Abstract

Stereotactic body radiation therapy (SBRT) is a newer treatment option for clinically localized prostate cancer. Late urinary symptom flare occurs transiently in a minority of patients 6 to 18 months following completion of treatment. Here, we compare patient-reported outcomes among patients with and without late urinary symptom flare following SBRT. At an academic medical center, 216 patients were treated for localized prostate cancer using the SBRT monotherapy protocol from June 2008-May 2010. Treatment was delivered using robotic SBRT at doses of 35-36.25 Gy in 5 fractions. Late urinary symptom flare was defined as an American Urological Association (AUA) symptom score ≥ 15 with an increase of ≥ 5 points above baseline six months after the completion of SBRT. Patient-reported outcomes and alpha-antagonist usage were assessed pretreatment at each follow-up visit. Patient-reported urinary symptoms were measured using the Expanded Prostate Cancer Index Composite (EPIC) short form. Of the 216 patients treated, 29 met criteria for late urinary symptom flare. Among patients with flare, the median age was 66 years (range 48-77) compared to 70 (range 49-90) for those without flare (p = 0.007). Use of alpha-antagonists was more common in patients without flare during the first 6 months following treatment, but was more common in patients with flare at and beyond 9 months.
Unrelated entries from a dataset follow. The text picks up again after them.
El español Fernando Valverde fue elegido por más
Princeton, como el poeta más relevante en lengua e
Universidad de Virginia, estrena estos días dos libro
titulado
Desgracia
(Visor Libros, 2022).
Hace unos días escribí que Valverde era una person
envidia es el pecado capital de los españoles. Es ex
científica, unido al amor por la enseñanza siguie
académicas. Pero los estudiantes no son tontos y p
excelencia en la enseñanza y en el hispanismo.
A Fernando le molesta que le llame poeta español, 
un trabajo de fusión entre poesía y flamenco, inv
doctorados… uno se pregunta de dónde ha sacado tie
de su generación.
Among all patients, AUA symptom scores spiked transiently at 1 month post-treatment; a second transient increase was observed only among flare patients at 12 months. The EPIC urinary incontinence, irritative/obstructive, and bother domain scores declined at 1 month for all patients. Among flare patients only, a second transient nadir in these domains was observed at 12 months before returning to baseline at 24 months. Differences in patient-reported quality-of-life outcomes are observed between patients with and without late urinary symptom flare following SBRT. Specifically, declines in quality of life domains appear to parallel increases in urinary symptom scores among patients with flare. Notably, early toxicity does not appear to predict late toxicity in our cohort. Younger age appears to be a predictive factor associated with flare. Further studies are needed to determine which treatment variables confer greater risk of late urinary symptom flare.